# Att: GingerJasper



## catcoonz (Aug 4, 2012)

Sorry to put a thread up but I don't know how to message photo's.

This is Kes, GJ found her as a stray and entrusted me to rehome her, as you can see she has grown to be a gorgeous big girl.

Photo kindly sent to me today from her very proud owner.


----------



## GingerJasper (Oct 29, 2012)

Oh wow CC she is beautiful. Its funny but I was looking at her kitten pics that we took when she was with us the other day. 

I knew I was doing the right thing by letting you rehome her. She looks as though she is enjoying her new home and i'm so glad I found her before something happened to her.
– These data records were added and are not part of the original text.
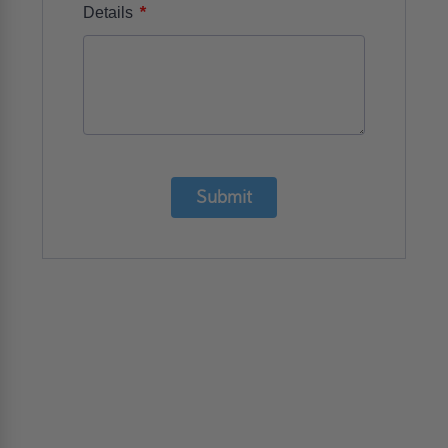
*
Details
Submit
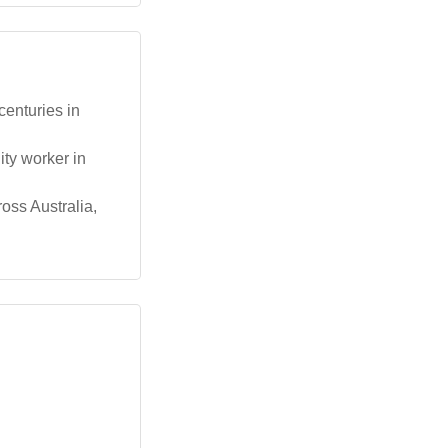
centuries in
ty worker in
oss Australia,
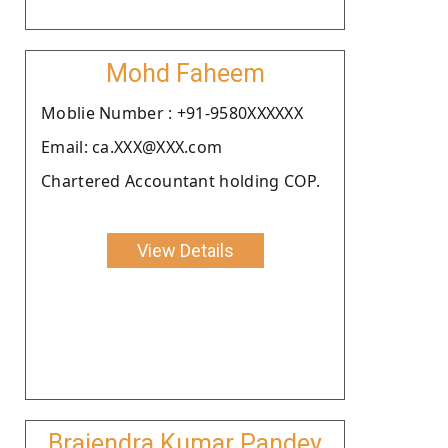
Mohd Faheem
Moblie Number : +91-9580XXXXXX
Email: ca.XXX@XXX.com
Chartered Accountant holding COP.
View Details
Brajendra Kumar Pandey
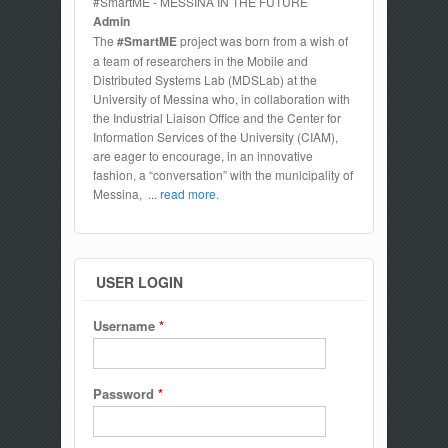
#SmartME - MESSINA IN THE FUTURE
Admin
The
#SmartME
project was born from a wish of
a team of researchers in the Mobile and
Distributed Systems Lab (MDSLab) at the
University of Messina who, in collaboration with
the Industrial Liaison Office and the Center for
Information Services of the University (CIAM),
are eager to encourage, in an innovative
fashion, a “conversation” with the municipality of
Messina,
... read more.
USER LOGIN
Username
*
Password
*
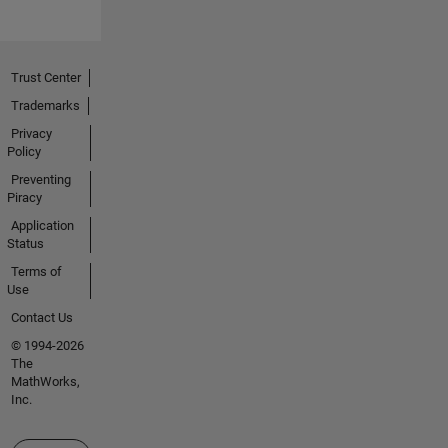
Trust Center
Trademarks
Privacy
Policy
Preventing
Piracy
Application
Status
Terms of
Use
Contact Us
© 1994-2026
The
MathWorks,
Inc.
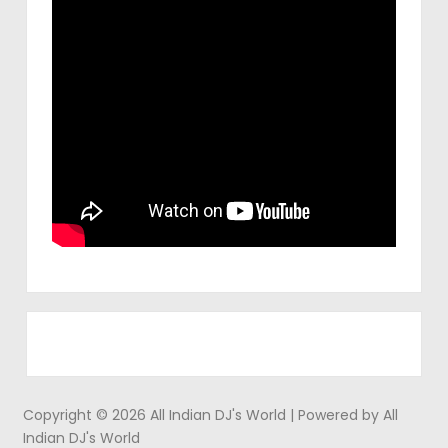
Copyright © 2026 All Indian DJ's World | Powered by All
Indian DJ's World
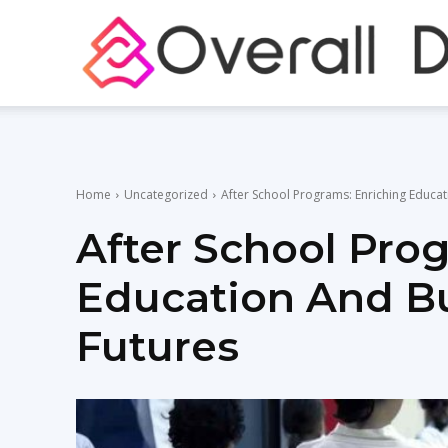
Home
Uncategorized
After School Programs: Enriching Educat
After School Pro
Education And Bu
Futures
Thanks so much for the update and pass on my thanks to her slaves, they are obviously giving her a fantastic life.


----------



## catcoonz (Aug 4, 2012)

I will take more photo's for you next week as I have been invited for cuddles.


----------



## moggiemum (Mar 28, 2013)

beautiful xx


----------



## GingerJasper (Oct 29, 2012)

Thank for the promise of more pics and please give her a great big hug from all of us. 

I wonder if she still likes climbing? I only ask because 1 morning when I was getting the breakfast ready she climbed all the way up the back of my dressing gown went over my shoulder and jumped onto the side where her bowl was. She had no fear at all.


----------



## catcoonz (Aug 4, 2012)

She hasn't changed she has only gotten bigger, her favourite trick is to jump from her scratchpost and land in the washing up bowl, she also sits in the shower and takes all her toys from the lounge upstairs and puts them at the end of the owners bed.

I haven't had time to visit yet but she only lives 30 minutes from me so will go and visit very soon.


----------



## Cazzer (Feb 1, 2010)

She's a beautiful girl


----------